Today, I do have a prayer request. I have a dear friend, Deb Slanaker, who was diagnosed with leukemia a couple years ago. She is in remission! Then a couple months ago, I had the privilege of cleaning her teeth for her and when I did her oral cancer exam, I noticed a growth on the back of her throat that was definitely not supposed to be there! She is in having it biopsied right now, today, as I type. Please pray for her as she is like family to us around here on many levels.
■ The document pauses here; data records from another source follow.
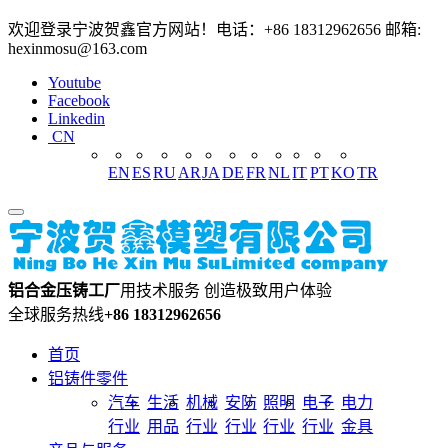
欢迎登录宁波贺鑫官方网站！电话：+86 18312962656 邮箱:
hexinmosu@163.com
Youtube
Facebook
Linkedin
CN
EN
ES
RU
AR
JA
DE
FR
NL
IT
PT
KO
TR
铝合金压铸工厂
用技术服务 创造极致用户体验
全球服务热线
+86 18312962656
首页
铝铸件零件
汽车
生活
机械
安防
照明
电子
电力
行业
用品
行业
行业
行业
行业
金具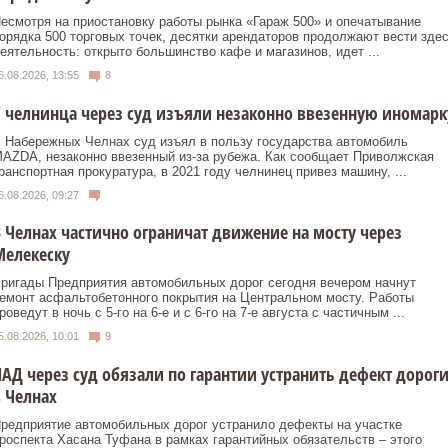
есмотря на приостановку работы рынка «Гараж 500» и опечатывание
орядка 500 торговых точек, десятки арендаторов продолжают вести зде
еятельность: открыто большинство кафе и магазинов, идет ...
6.08.2026, 13:55
8
 челнинца через суд изъяли незаконно ввезенную иномарк
 Набережных Челнах суд изъял в пользу государства автомобиль
AZDA, незаконно ввезенный из‑за рубежа. Как сообщает Приволжская
ранспортная прокуратура, в 2021 году челнинец привез машину, ...
6.08.2026, 09:27
 Челнах частично ограничат движение на мосту через
Мелекеску
ригады Предприятия автомобильных дорог сегодня вечером начнут
емонт асфальтобетонного покрытия на Центральном мосту. Работы
роведут в ночь с 5-го на 6-е и с 6-го на 7-е августа с частичным ...
5.08.2026, 10:01
9
АД через суд обязали по гарантии устранить дефект дорог
 Челнах
редприятие автомобильных дорог устранило дефекты на участке
роспекта Хасана Туфана в рамках гарантийных обязательств – этого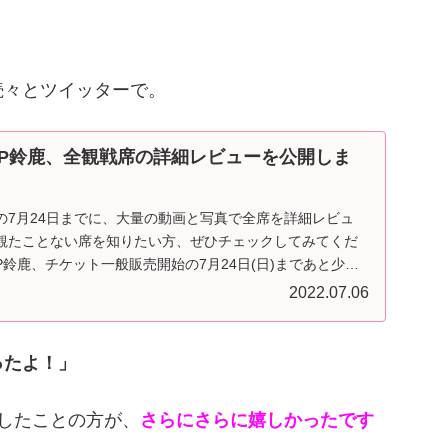
続々とツイッターで。
GP鈴鹿、全観戦席の詳細レビューを公開しま
の7月24日までに、大量の動画と写真で全席を詳細レビュ
観たことない席を知りたい方、ぜひチェックしてみてくだ
P鈴鹿、チケット一般販売開始の7月24日(日)まであと少し
2022.07.06
ったよ！」
したことの方が、
さらにさらに嬉しかったです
God, you are good. Today, I lean into You for my strength and hope.




2 comments:

Dennis Hanisch said...

Tricia, You are wonderful and a Wonderly. You have been such a wonderful blessing to our family. We are praying for you and Deb Slanaker; that {God's} Peace would be with both of you every moment as He walks you through the days ahead. As you know there is something special about Thanksgiving that brings healing to our minds wills and emotions. Philippians 4:4-7 has drawn me so close to the Lord. Rejoice in the Lord alway: [and] again I say, Rejoice.Let your moderation be known unto all men. The Lord [is] at hand. Be careful for nothing; but in every thing by prayer and supplication with thanksgiving let your requests be made known unto God. And the peace of God, which passeth all understanding, shall keep your hearts and minds through Christ Jesus.
I pray that He would heal both of you and draw you close to Him.

Dennis

Tricia Wonderly said...

Dennis,

Thank you, dear brother. I will remember this truth today and when it's more difficult. Keep reminding me!